Records to use: Begin

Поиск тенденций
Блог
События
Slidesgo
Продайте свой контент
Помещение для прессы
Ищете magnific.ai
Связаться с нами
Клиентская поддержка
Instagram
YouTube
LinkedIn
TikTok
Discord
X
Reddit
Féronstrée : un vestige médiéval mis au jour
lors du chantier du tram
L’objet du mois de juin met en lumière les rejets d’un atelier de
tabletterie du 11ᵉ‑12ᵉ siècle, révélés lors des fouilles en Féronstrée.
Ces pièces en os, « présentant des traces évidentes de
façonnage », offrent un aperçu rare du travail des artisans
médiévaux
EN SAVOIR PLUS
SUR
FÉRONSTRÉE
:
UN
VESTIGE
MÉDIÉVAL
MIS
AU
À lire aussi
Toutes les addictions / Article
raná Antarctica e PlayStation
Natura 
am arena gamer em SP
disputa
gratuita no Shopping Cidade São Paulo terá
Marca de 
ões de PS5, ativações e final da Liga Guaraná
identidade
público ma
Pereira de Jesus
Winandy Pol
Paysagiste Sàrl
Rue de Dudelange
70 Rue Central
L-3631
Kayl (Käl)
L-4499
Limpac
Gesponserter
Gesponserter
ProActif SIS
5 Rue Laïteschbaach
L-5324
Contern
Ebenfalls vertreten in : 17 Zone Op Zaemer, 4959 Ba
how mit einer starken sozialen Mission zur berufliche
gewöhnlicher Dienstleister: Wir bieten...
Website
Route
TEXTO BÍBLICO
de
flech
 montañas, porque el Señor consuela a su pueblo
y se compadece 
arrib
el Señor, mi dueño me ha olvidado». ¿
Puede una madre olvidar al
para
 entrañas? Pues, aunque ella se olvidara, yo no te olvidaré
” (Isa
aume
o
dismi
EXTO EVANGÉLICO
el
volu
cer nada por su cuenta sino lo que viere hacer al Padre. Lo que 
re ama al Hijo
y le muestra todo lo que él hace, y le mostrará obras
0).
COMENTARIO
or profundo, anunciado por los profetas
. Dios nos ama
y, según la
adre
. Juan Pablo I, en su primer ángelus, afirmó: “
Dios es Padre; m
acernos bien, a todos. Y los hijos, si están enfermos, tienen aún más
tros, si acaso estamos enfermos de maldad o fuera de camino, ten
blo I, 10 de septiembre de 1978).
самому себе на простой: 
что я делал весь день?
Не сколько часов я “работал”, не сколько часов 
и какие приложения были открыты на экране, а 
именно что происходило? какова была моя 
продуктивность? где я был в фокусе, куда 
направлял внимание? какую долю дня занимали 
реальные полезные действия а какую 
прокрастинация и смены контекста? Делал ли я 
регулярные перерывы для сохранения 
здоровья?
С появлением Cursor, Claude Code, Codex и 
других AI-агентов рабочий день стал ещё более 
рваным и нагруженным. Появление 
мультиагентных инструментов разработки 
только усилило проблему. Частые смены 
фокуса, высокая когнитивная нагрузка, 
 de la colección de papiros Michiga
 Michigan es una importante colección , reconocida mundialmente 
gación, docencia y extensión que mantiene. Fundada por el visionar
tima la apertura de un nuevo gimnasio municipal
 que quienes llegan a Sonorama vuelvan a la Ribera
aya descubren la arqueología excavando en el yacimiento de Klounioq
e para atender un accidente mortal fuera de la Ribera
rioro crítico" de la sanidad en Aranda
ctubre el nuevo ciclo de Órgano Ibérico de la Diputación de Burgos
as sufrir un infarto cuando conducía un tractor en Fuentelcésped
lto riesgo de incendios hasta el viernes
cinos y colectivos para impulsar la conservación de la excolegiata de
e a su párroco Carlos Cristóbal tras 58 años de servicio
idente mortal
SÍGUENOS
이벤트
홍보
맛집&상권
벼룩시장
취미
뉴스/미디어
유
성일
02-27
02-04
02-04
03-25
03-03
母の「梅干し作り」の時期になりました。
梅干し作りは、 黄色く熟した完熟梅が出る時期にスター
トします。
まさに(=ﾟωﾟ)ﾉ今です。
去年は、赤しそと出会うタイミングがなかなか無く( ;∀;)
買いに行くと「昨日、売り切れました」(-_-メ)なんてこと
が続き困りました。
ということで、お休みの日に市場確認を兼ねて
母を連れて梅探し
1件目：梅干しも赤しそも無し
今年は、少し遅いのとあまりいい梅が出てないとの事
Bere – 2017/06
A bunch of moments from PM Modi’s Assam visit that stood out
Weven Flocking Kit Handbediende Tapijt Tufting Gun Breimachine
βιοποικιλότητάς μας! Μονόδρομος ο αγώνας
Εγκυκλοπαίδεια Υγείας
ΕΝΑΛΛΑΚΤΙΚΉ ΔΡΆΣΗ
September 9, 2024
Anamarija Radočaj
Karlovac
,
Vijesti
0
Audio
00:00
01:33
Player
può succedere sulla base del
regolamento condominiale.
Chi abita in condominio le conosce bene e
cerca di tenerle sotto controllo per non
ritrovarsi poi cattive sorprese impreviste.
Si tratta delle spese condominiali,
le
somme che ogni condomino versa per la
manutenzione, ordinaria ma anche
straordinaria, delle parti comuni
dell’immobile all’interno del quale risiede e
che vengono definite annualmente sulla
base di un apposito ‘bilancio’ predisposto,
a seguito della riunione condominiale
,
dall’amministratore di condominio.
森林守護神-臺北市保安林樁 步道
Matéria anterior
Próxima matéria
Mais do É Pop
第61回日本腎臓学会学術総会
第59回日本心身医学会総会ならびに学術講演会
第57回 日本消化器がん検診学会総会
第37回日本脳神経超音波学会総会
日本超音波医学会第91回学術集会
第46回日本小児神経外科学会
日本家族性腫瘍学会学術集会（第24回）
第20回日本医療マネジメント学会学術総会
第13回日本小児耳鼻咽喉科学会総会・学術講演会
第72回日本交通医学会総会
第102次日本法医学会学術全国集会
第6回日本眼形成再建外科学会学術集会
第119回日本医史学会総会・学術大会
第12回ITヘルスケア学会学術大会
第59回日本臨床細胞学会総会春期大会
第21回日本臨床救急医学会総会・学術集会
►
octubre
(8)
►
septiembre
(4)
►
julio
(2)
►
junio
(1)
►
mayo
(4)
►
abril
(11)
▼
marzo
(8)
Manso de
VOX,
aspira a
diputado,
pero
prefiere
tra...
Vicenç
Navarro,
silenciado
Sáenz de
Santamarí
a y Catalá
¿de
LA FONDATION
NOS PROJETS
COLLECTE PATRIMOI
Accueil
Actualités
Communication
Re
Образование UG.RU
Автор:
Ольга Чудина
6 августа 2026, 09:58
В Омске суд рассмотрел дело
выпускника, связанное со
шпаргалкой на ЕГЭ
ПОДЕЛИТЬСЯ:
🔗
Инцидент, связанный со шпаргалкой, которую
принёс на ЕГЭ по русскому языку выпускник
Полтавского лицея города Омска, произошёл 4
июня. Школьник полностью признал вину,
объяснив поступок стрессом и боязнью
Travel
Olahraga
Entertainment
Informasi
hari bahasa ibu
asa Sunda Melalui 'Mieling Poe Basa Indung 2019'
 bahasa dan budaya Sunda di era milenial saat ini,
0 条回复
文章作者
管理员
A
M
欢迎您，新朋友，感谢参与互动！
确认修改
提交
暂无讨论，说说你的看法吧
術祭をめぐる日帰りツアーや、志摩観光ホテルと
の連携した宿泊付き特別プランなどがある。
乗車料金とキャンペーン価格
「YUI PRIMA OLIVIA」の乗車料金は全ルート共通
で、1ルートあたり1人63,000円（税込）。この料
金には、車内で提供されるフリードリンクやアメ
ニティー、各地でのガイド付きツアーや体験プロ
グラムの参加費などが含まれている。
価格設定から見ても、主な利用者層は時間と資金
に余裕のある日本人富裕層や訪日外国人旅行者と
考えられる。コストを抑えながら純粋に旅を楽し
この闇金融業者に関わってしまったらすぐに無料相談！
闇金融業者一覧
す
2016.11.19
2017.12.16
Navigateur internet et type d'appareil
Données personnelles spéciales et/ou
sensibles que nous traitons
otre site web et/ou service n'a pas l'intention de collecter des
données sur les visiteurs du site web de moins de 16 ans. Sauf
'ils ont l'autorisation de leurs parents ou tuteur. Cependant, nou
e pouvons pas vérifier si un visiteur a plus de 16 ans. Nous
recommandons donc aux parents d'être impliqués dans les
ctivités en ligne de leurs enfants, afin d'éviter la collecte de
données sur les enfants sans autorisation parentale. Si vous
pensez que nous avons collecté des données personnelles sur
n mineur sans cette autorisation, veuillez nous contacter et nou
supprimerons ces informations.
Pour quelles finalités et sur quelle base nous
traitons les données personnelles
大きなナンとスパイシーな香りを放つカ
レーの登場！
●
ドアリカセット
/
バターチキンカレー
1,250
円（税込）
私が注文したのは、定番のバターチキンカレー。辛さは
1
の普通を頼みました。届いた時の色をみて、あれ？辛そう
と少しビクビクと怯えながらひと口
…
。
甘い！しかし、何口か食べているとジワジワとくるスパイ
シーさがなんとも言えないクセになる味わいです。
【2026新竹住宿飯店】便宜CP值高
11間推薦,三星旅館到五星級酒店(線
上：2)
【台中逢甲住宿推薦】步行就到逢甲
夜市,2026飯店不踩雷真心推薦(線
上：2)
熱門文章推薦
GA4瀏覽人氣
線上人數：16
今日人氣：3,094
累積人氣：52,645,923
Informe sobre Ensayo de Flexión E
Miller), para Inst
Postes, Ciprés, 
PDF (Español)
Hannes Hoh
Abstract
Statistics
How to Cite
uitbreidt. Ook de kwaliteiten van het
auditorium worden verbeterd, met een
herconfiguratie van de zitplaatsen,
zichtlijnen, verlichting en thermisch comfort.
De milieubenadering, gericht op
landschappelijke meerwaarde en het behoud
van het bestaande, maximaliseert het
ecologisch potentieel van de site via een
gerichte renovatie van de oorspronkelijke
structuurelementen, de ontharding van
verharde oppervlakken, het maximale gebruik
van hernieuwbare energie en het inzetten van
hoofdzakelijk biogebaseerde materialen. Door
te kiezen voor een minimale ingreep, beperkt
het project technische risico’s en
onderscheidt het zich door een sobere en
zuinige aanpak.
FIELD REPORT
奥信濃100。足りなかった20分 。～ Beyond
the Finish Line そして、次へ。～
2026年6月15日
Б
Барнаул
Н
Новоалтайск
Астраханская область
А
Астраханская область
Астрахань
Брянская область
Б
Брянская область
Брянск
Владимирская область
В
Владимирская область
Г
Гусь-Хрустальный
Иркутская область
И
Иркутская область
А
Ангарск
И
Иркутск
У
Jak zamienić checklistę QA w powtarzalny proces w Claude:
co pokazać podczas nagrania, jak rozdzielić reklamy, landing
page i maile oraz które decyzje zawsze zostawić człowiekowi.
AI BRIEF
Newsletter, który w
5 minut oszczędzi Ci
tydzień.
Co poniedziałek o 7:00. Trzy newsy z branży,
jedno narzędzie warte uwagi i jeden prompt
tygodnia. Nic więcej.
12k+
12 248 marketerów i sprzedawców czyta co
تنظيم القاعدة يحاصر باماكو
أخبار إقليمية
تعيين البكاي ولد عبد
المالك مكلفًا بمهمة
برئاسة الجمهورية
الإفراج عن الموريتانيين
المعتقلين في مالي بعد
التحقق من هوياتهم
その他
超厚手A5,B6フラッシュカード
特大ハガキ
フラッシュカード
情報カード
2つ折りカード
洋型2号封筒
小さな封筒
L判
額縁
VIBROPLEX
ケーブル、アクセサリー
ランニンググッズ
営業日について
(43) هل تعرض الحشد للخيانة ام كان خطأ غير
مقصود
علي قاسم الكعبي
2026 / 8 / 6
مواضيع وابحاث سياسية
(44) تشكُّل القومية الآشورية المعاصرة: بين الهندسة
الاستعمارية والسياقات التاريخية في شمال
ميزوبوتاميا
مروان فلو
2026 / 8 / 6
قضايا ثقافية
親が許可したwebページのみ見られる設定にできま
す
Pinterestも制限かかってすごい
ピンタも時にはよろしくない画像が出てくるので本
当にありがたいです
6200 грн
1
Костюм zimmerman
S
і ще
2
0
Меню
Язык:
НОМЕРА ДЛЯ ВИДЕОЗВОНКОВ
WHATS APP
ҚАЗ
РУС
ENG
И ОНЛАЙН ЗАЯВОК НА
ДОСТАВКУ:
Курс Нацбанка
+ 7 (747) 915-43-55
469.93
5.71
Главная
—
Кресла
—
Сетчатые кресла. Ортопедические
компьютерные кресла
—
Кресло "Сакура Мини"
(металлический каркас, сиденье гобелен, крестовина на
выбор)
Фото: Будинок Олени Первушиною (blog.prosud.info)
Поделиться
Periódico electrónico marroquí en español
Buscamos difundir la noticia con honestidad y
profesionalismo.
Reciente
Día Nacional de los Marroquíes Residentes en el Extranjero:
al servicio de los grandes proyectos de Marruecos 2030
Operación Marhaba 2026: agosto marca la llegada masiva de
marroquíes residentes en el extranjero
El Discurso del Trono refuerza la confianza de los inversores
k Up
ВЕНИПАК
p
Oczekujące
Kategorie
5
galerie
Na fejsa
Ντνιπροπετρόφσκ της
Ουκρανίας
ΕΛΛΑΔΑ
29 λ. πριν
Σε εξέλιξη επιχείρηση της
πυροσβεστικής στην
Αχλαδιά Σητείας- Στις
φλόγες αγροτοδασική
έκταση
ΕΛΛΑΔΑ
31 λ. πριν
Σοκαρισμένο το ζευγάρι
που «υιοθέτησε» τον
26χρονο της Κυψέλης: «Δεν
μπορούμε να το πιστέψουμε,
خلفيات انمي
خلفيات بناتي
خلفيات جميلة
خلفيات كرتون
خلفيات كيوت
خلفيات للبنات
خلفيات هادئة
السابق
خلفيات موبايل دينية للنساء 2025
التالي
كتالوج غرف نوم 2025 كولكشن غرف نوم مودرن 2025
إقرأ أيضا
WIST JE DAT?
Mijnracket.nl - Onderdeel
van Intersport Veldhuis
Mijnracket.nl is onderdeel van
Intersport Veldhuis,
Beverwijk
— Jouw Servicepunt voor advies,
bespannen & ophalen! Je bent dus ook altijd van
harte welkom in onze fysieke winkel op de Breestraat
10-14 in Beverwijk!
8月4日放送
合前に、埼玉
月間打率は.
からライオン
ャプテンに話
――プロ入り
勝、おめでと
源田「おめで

Records to use: End

What is being asked:
All lines above from the one with "données sur les visiteurs" to the one with "van het bestaande, maximaliseert het", inclusive, should be copied exactly, and no other lines.

Answer box:
données sur les visiteurs du site web de moins de 16 ans. Sauf
'ils ont l'autorisation de leurs parents ou tuteur. Cependant, nou
e pouvons pas vérifier si un visiteur a plus de 16 ans. Nous
recommandons donc aux parents d'être impliqués dans les
ctivités en ligne de leurs enfants, afin d'éviter la collecte de
données sur les enfants sans autorisation parentale. Si vous
pensez que nous avons collecté des données personnelles sur
n mineur sans cette autorisation, veuillez nous contacter et nou
supprimerons ces informations.
Pour quelles finalités et sur quelle base nous
traitons les données personnelles
大きなナンとスパイシーな香りを放つカ
レーの登場！
●
ドアリカセット
/
バターチキンカレー
1,250
円（税込）
私が注文したのは、定番のバターチキンカレー。辛さは
1
の普通を頼みました。届いた時の色をみて、あれ？辛そう
と少しビクビクと怯えながらひと口
…
。
甘い！しかし、何口か食べているとジワジワとくるスパイ
シーさがなんとも言えないクセになる味わいです。
【2026新竹住宿飯店】便宜CP值高
11間推薦,三星旅館到五星級酒店(線
上：2)
【台中逢甲住宿推薦】步行就到逢甲
夜市,2026飯店不踩雷真心推薦(線
上：2)
熱門文章推薦
GA4瀏覽人氣
線上人數：16
今日人氣：3,094
累積人氣：52,645,923
Informe sobre Ensayo de Flexión E
Miller), para Inst
Postes, Ciprés, 
PDF (Español)
Hannes Hoh
Abstract
Statistics
How to Cite
uitbreidt. Ook de kwaliteiten van het
auditorium worden verbeterd, met een
herconfiguratie van de zitplaatsen,
zichtlijnen, verlichting en thermisch comfort.
De milieubenadering, gericht op
landschappelijke meerwaarde en het behoud
van het bestaande, maximaliseert het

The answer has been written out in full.